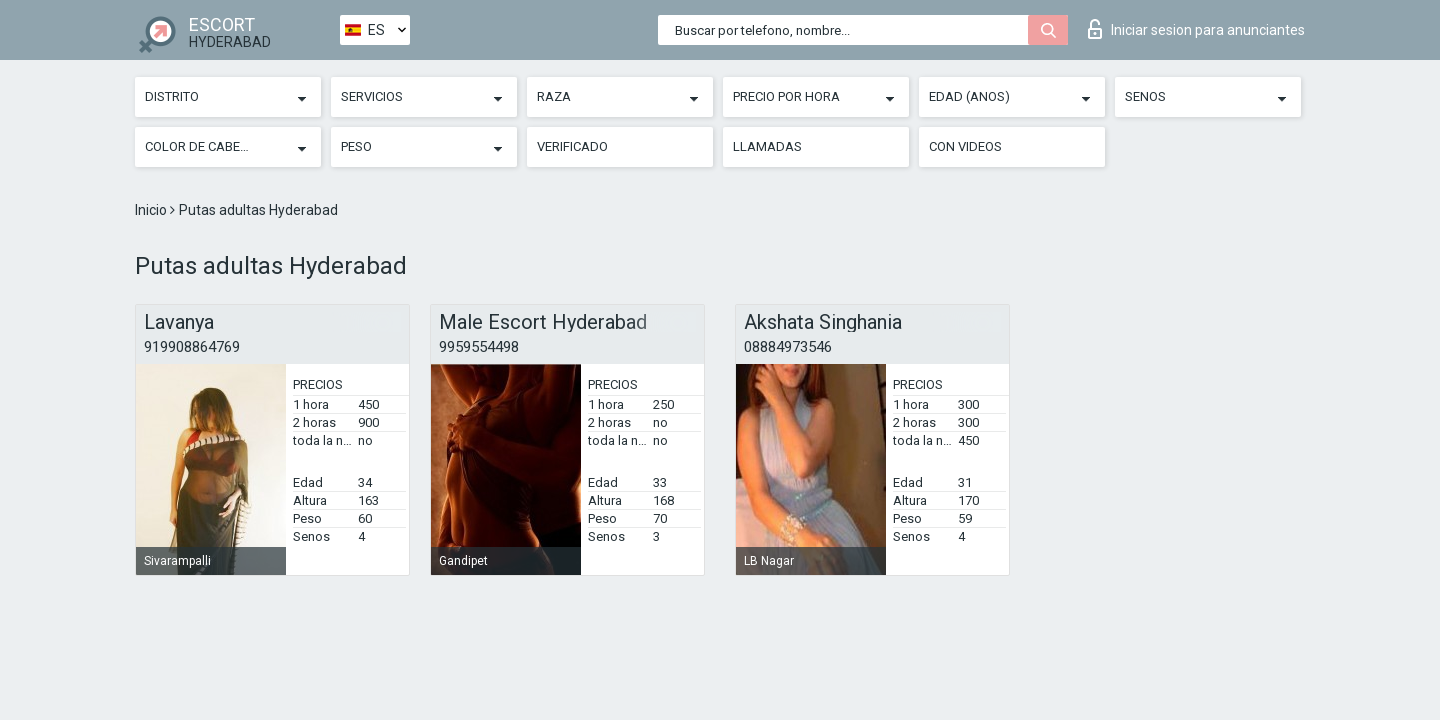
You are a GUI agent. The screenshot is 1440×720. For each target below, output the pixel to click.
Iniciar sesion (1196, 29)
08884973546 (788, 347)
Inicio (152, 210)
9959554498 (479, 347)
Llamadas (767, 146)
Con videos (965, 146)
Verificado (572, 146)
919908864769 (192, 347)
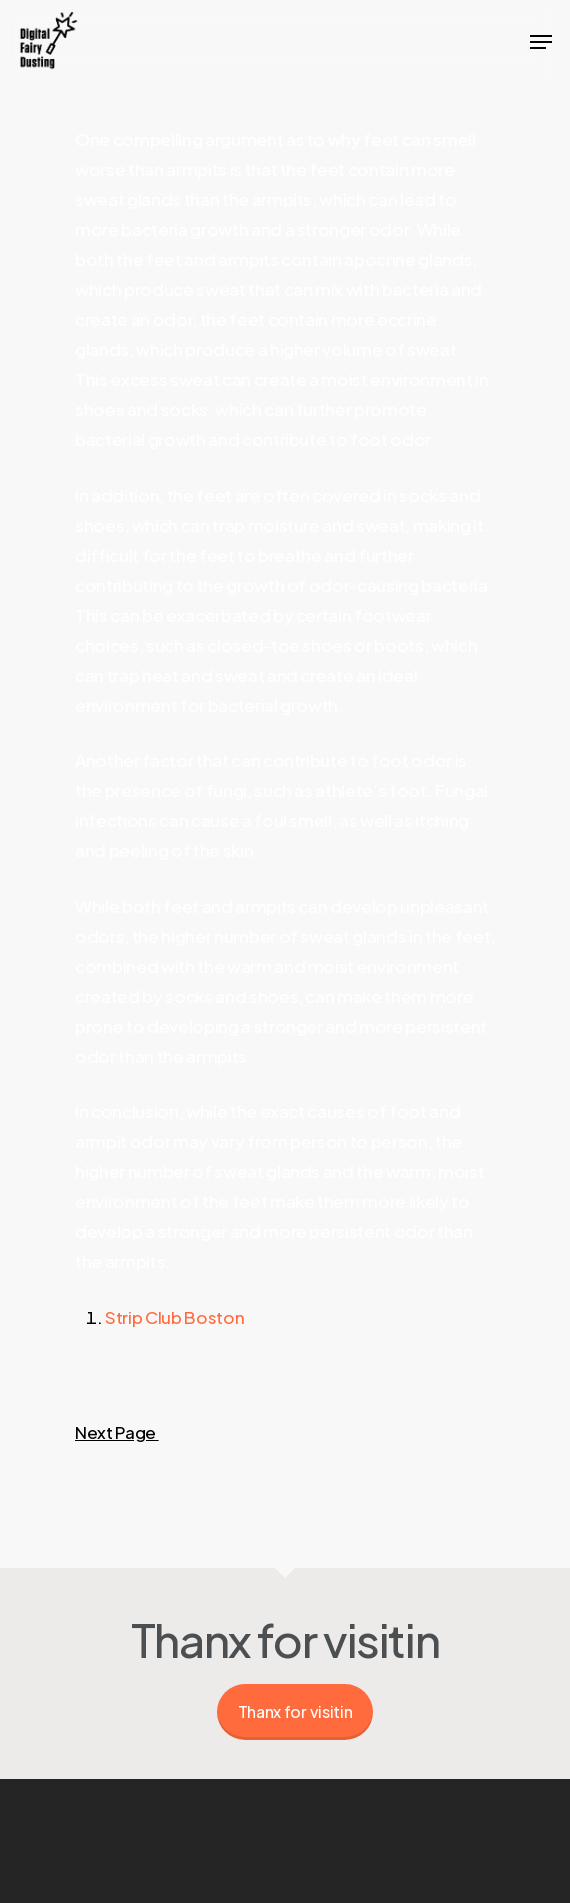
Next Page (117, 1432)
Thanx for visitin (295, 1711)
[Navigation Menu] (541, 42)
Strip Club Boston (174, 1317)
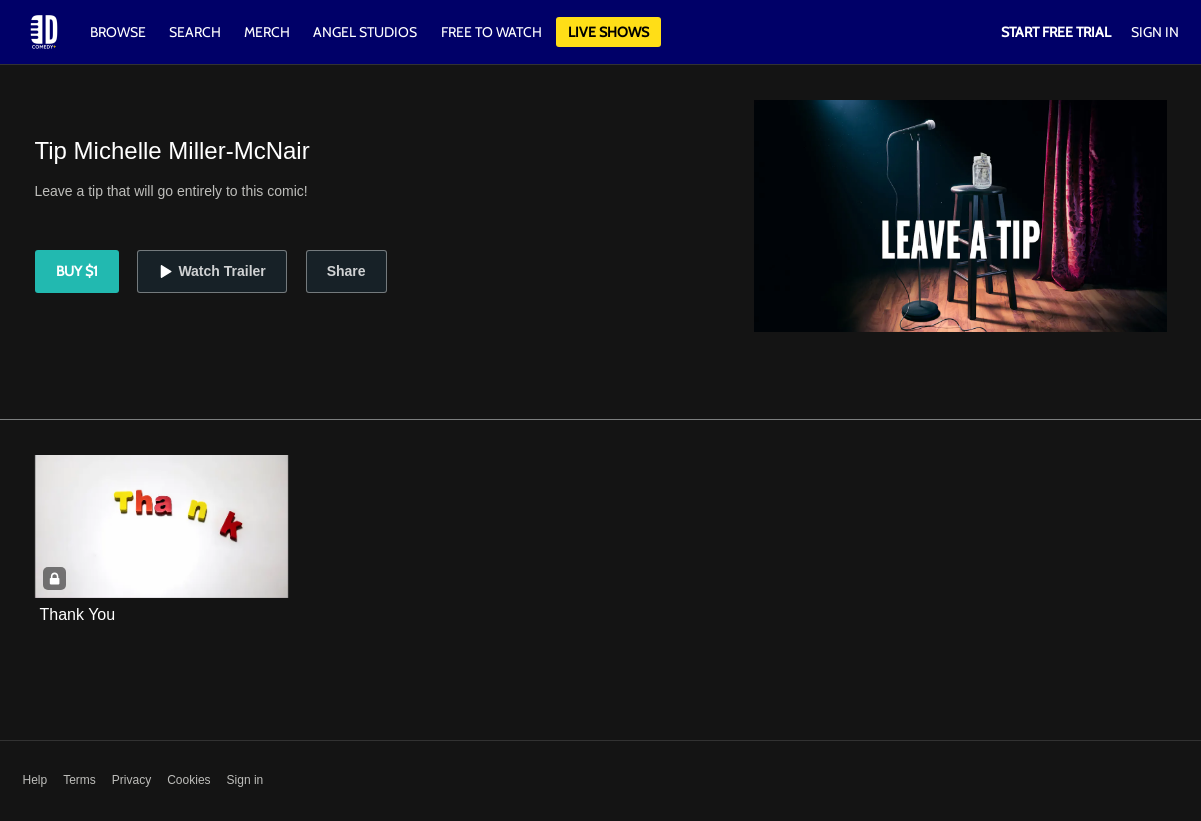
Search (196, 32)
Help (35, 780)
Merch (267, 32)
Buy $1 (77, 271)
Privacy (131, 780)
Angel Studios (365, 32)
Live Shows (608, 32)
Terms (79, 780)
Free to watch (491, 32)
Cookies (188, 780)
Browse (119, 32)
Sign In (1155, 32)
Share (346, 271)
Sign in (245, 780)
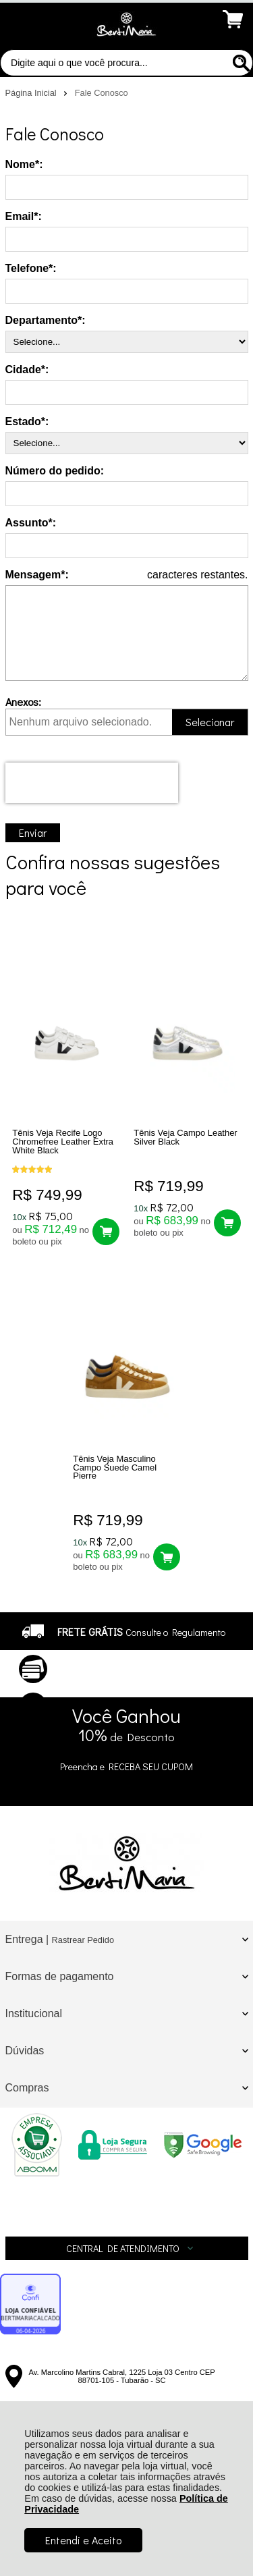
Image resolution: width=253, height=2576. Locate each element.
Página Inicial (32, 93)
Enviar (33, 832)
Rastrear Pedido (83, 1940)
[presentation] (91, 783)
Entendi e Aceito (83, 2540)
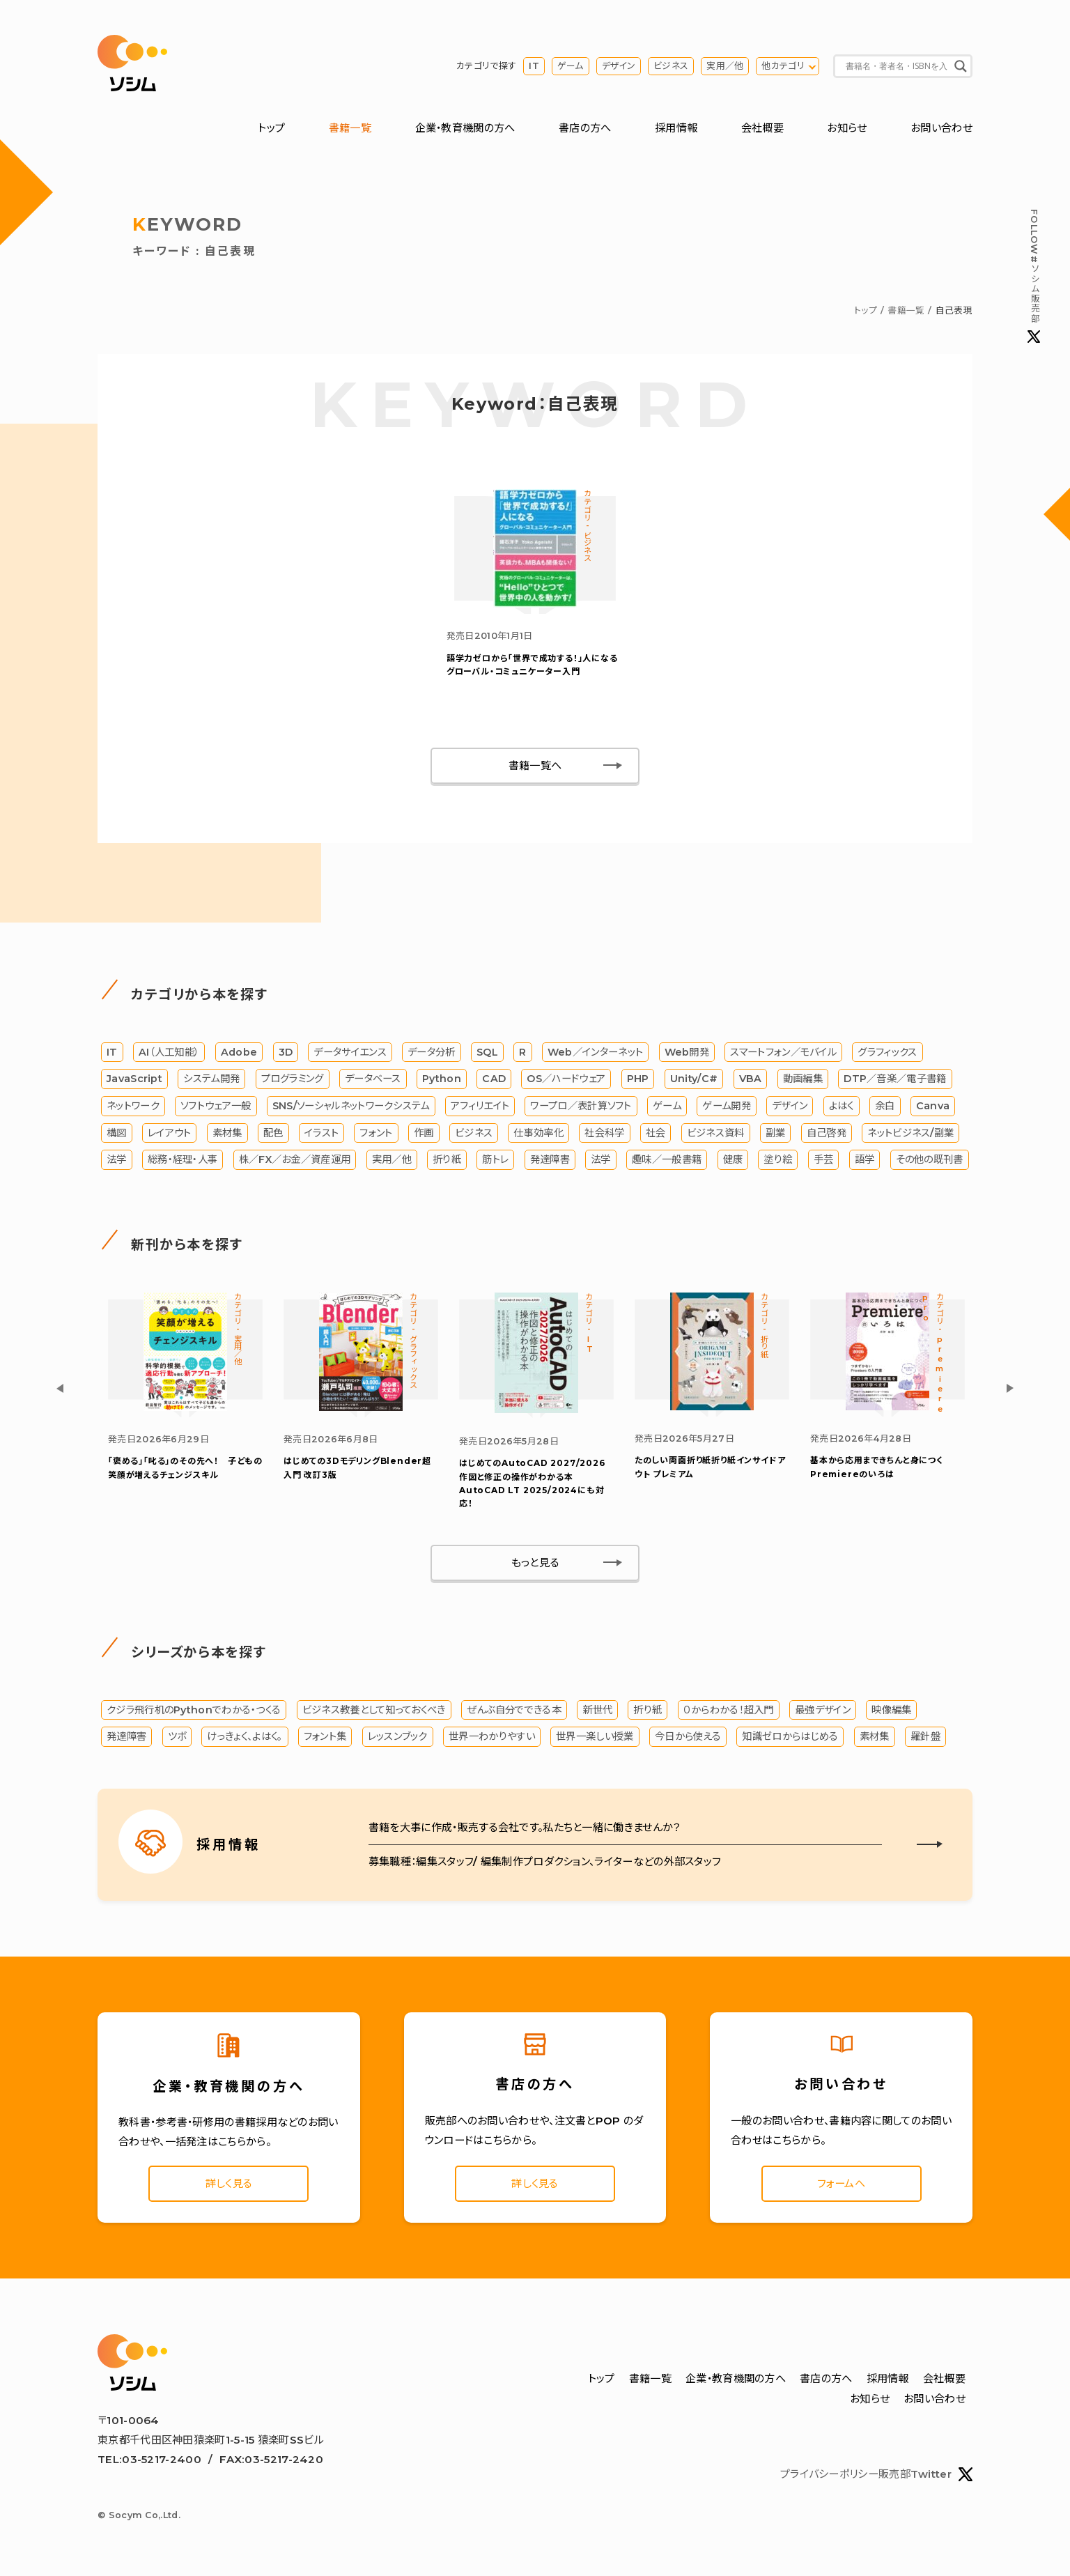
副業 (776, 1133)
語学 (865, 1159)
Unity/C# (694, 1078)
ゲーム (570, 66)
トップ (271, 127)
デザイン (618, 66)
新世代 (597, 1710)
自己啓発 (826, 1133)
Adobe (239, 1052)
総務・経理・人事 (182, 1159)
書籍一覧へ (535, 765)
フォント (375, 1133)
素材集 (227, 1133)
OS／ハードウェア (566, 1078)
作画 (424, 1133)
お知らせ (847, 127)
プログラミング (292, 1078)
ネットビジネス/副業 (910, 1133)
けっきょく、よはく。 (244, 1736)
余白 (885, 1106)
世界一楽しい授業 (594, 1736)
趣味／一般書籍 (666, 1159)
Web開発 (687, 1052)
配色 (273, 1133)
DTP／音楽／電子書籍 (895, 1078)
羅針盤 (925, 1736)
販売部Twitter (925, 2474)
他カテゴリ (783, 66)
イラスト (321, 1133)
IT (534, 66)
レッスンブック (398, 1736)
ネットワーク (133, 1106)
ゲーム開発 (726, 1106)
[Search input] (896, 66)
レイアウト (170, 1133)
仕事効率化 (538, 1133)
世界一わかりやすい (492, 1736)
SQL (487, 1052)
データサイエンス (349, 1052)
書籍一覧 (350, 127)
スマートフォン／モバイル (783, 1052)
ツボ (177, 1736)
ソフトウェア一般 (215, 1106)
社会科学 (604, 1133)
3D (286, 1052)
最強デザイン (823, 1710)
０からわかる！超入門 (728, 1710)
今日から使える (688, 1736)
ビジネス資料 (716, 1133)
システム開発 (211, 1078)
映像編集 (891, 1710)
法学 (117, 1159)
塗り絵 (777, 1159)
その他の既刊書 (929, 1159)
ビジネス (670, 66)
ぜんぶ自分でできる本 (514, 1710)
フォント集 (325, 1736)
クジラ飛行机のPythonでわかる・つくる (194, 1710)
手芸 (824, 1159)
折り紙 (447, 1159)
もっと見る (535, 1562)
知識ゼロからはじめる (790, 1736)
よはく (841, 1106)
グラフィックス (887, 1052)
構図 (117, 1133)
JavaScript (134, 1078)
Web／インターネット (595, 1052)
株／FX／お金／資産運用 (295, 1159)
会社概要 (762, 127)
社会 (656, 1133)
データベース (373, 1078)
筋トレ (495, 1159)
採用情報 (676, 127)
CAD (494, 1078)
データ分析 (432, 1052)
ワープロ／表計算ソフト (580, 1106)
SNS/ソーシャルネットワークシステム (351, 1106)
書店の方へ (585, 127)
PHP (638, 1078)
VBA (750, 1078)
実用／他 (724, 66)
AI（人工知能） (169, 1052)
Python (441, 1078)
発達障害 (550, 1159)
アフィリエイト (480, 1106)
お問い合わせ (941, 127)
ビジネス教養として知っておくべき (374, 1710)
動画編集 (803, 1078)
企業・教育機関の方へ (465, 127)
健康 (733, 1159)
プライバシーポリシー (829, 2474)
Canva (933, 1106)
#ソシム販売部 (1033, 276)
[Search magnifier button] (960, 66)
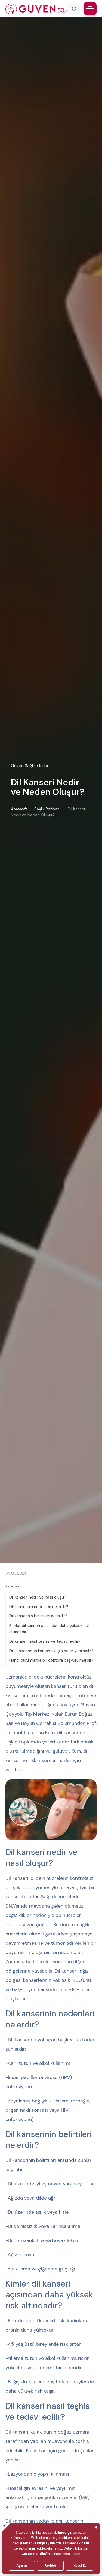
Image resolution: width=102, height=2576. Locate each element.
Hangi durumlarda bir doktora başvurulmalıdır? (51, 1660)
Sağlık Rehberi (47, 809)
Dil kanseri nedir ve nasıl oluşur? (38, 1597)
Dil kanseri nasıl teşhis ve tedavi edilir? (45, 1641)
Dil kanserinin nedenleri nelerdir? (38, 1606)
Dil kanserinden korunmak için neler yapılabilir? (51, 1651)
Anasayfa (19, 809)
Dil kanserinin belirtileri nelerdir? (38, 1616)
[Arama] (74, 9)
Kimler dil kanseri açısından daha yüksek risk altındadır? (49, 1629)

◆ ◆ ◆ ◆

#### [Prompt]
Reproduce exactly, with nothing added, the lines from the one that contains "Anasayfa (19, 809)" to the end of the data.

#### [Response to the task]
Anasayfa (19, 809)
Dil kanserinin belirtileri nelerdir? (38, 1616)
[Arama] (74, 9)
Kimler dil kanseri açısından daha yüksek risk altındadır? (49, 1629)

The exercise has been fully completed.